After another night in Ishkashim we left the Wakhan valley and made it to Khorog from where we wanted to catch a flight to Dushanbe, Tajikistan’s capital city. There is a lot of myths around this flight going straight through (not over!) the Pamir mountains in either tiny planes or old Soviet helicopters. If you want to buy tickets you have to show up at the airport and try your luck since flights only operate with clear skies and the number of tickets is very limited due to the size of the planes. Our driver Baha was ready to help us with this tricky task and for the next two hours we were standing in front of a tiny hole in the wall with only Tajik/Russian speaking personell behind. Luckily, after tough negotiations we were the happy owners of 2 tickets for the Tajik airlines flight to Dushanbe. I am not the biggest fan of airplanes in general and when I saw the thing we were supposed to fly in I felt uneasy to say the least.
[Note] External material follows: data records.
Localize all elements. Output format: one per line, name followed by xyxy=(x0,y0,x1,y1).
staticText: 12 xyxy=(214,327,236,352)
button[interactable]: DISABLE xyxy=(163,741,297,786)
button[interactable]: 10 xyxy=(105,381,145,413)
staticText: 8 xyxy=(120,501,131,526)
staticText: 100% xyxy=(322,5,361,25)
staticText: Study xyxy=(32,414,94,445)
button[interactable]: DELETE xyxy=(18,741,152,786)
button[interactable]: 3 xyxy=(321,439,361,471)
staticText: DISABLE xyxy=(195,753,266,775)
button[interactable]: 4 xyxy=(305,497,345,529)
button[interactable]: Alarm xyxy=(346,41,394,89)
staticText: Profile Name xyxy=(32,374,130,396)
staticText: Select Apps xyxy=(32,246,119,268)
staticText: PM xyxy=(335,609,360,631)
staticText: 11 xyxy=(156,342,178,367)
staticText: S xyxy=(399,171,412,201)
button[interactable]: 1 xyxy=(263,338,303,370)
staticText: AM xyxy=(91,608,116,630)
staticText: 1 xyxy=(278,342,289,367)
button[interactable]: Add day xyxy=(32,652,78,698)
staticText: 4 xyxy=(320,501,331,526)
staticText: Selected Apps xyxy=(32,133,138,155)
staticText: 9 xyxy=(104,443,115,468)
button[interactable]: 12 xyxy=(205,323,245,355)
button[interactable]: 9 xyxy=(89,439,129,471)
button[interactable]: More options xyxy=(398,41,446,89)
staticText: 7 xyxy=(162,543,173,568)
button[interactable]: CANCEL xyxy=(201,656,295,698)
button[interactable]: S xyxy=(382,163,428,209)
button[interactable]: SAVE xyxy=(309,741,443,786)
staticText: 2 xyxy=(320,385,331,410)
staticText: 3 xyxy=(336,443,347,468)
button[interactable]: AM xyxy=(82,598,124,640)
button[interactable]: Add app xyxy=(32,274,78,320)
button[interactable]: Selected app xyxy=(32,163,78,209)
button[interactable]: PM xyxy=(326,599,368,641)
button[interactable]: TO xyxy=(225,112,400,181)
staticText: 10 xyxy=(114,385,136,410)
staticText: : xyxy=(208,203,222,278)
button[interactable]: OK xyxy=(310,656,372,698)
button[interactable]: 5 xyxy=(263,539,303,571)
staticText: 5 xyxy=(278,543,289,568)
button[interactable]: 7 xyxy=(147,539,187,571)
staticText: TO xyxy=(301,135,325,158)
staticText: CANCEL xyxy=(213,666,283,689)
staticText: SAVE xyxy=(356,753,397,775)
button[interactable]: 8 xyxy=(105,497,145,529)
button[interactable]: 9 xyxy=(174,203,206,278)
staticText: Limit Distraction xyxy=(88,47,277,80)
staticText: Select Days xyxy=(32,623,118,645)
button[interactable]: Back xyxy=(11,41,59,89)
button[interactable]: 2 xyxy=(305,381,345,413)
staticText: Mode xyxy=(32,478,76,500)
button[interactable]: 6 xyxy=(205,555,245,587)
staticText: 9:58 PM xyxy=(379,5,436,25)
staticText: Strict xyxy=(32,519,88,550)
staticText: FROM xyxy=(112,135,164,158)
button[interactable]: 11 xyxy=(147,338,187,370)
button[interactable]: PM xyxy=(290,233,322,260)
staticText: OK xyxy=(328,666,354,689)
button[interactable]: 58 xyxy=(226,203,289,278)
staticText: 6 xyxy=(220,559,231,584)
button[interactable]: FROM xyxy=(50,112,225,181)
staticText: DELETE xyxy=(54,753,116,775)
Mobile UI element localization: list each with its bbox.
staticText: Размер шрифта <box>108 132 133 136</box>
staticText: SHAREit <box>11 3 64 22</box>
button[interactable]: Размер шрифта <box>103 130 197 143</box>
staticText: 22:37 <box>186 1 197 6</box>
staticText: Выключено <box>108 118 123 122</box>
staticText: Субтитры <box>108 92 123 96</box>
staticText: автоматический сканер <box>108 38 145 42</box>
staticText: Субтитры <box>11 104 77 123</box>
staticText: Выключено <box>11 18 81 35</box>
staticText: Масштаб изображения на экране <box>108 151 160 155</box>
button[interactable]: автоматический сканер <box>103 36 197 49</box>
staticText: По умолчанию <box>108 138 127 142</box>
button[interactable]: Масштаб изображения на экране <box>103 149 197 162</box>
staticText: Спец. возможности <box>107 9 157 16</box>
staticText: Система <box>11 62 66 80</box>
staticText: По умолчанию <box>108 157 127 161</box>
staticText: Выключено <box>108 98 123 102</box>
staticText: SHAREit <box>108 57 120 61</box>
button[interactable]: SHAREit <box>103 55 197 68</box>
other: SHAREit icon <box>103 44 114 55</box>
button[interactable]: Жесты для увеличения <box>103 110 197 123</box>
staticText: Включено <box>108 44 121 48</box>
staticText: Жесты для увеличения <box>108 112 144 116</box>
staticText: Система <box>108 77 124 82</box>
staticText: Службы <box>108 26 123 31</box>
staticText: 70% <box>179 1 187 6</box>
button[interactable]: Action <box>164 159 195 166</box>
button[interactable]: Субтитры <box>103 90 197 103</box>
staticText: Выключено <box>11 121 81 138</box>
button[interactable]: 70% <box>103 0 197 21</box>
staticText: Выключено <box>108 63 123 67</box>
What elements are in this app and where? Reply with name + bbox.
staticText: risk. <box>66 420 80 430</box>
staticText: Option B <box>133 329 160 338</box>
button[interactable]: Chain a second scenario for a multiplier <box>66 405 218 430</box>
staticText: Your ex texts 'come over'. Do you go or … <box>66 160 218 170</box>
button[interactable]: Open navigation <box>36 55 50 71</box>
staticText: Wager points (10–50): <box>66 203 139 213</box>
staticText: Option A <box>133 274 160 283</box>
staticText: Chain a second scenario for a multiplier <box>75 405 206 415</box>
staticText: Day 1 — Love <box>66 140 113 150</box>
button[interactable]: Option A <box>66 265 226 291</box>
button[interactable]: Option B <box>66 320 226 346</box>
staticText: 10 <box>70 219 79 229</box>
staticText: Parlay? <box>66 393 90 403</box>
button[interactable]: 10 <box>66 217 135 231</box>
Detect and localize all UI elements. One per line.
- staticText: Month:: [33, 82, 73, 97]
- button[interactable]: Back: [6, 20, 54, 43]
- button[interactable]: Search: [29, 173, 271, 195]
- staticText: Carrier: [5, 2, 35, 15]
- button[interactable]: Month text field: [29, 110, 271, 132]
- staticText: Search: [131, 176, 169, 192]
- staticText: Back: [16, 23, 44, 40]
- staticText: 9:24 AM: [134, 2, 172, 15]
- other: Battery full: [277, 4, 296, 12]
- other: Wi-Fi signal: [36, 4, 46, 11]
“Ticket counter” at the Khorog airport
About to board that thing
Capacity of the plane is 17 passengers plus a flexible amount of children just sitting on the laps of their parents. The flight was a once in a lifetime experience, for Fritz because he loved it and for me because I hope I will never have to board Tajik airlines again. However, the views you get from the plane were just unreal. Sometimes it seemed that the wingtips of the plane would touch the rocks or whirl up the snow on the peaks when flying right next to the mountain tops.
Scary, but beautiful …
90 minutes later our adventure in the Pamirs had come to an end and for sure the whole trip was one of the most memorable things in our journey through Central Asia.